WHAT IS EXPECTED: Report each line of the data that has "columns" somewhere in it.

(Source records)
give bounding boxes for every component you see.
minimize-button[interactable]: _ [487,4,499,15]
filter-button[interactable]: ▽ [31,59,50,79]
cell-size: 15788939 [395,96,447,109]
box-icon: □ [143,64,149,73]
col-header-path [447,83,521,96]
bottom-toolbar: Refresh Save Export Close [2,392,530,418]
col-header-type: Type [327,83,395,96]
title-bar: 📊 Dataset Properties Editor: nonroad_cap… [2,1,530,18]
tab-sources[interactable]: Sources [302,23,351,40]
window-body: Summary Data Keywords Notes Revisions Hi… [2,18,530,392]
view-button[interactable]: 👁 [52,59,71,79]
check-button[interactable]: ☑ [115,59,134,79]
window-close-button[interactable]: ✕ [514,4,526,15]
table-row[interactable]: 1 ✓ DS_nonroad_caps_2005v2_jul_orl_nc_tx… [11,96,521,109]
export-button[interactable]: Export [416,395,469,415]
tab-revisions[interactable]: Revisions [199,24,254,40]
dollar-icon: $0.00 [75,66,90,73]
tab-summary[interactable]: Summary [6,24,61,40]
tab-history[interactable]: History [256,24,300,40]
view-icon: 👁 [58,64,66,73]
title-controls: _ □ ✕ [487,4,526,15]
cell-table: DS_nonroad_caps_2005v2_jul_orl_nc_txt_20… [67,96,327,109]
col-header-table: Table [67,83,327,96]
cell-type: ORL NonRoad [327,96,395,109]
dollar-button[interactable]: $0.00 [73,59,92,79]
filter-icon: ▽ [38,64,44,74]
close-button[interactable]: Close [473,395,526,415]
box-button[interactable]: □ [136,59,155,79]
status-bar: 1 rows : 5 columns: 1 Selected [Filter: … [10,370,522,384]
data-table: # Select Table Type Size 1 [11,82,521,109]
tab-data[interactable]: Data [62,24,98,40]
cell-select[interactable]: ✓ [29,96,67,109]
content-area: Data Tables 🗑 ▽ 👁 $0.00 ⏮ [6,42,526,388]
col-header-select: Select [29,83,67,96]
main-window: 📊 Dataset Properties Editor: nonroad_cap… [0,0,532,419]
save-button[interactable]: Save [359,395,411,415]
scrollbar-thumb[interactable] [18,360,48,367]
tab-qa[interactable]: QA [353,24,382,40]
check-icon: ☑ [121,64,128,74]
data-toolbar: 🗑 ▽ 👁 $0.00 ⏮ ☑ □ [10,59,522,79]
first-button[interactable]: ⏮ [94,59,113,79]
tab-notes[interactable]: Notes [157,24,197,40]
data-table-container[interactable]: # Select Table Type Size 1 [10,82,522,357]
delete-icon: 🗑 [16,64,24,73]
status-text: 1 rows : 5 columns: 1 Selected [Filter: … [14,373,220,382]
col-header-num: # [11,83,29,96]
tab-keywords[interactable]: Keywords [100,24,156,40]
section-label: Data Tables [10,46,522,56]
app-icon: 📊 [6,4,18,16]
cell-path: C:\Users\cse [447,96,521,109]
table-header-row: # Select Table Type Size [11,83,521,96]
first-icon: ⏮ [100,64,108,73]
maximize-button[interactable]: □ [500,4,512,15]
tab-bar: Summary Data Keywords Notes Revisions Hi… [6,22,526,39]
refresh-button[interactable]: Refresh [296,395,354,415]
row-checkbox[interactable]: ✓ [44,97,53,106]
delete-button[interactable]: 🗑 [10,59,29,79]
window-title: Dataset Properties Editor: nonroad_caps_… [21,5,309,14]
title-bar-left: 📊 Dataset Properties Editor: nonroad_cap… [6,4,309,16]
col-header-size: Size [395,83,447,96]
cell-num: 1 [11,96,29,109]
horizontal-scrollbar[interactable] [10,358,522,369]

--

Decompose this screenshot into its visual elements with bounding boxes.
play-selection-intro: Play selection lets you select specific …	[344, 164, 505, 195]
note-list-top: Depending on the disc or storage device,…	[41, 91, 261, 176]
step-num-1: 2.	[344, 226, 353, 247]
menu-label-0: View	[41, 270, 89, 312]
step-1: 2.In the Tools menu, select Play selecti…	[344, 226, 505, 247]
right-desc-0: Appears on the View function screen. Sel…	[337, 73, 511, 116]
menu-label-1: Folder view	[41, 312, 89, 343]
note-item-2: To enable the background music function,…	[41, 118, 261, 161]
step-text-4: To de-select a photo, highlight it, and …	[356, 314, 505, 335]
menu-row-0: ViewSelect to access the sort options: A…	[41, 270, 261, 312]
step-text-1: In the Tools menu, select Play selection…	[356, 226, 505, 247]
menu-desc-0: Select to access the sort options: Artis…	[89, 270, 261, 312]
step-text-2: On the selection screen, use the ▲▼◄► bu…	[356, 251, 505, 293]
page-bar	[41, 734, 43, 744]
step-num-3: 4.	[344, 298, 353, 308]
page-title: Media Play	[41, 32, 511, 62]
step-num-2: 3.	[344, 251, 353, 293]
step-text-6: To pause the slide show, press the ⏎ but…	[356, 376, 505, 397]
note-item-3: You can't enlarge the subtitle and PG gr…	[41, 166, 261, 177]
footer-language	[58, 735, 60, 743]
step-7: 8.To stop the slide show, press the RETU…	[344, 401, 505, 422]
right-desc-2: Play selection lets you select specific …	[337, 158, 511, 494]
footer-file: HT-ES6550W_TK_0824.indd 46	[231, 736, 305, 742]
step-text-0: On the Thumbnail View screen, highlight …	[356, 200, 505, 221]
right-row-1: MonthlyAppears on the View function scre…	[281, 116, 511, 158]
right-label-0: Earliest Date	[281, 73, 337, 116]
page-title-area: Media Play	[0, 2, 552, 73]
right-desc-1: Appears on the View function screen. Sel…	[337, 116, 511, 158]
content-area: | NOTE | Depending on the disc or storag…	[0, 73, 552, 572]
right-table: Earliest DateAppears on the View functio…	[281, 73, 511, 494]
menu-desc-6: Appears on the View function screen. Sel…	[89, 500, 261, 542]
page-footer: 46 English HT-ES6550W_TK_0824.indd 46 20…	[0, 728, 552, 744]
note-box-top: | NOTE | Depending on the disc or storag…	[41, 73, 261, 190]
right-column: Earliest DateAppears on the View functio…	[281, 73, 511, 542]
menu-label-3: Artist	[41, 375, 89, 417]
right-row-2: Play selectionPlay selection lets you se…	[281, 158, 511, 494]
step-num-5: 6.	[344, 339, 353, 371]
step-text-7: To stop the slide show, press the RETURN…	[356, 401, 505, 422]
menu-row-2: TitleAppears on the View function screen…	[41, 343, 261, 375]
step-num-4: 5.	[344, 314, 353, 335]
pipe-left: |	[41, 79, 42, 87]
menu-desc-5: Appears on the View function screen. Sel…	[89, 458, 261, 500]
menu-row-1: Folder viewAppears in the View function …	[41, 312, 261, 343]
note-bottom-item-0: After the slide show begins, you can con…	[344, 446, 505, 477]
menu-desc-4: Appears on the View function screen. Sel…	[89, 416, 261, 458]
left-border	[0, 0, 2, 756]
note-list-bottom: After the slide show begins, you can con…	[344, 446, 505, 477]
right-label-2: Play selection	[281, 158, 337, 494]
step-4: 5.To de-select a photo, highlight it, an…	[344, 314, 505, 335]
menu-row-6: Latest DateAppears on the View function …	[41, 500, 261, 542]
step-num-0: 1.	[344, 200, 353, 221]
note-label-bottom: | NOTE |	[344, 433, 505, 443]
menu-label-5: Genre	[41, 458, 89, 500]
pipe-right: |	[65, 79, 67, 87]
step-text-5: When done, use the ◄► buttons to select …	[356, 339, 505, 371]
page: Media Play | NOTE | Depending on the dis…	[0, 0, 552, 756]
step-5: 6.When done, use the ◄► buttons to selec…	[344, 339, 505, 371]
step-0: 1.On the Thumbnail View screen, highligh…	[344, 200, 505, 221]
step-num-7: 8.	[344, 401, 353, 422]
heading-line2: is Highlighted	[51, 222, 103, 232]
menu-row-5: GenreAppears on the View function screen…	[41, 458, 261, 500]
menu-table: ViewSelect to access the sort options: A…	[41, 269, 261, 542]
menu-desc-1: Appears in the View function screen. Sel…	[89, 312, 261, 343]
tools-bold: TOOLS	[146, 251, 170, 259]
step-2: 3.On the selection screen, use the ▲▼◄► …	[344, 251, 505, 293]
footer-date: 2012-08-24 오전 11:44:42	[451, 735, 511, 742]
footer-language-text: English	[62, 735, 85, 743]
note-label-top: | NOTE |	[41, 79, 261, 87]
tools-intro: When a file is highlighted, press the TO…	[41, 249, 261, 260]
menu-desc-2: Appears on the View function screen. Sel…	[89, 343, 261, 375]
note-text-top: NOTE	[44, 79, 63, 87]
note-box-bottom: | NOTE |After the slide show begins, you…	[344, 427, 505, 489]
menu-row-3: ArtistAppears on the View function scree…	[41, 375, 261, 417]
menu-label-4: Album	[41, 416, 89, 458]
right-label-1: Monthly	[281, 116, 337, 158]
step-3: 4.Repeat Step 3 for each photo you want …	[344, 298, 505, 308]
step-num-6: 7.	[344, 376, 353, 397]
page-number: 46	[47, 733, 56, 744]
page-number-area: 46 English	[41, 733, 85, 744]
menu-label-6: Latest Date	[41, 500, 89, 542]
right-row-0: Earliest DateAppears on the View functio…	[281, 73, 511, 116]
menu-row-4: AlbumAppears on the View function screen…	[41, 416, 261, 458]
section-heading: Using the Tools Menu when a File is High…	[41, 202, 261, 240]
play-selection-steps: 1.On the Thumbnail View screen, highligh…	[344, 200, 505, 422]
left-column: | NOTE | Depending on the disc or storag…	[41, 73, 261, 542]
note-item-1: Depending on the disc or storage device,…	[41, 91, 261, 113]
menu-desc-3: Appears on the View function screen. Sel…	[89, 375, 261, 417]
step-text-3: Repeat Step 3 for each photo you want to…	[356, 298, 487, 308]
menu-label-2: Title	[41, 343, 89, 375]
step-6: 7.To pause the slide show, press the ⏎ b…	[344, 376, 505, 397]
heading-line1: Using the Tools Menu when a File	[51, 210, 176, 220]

WRITTEN RESPONSE:
status-bar: 1 rows : 5 columns: 1 Selected [Filter: … [10,370,522,384]
status-text: 1 rows : 5 columns: 1 Selected [Filter: … [14,373,220,382]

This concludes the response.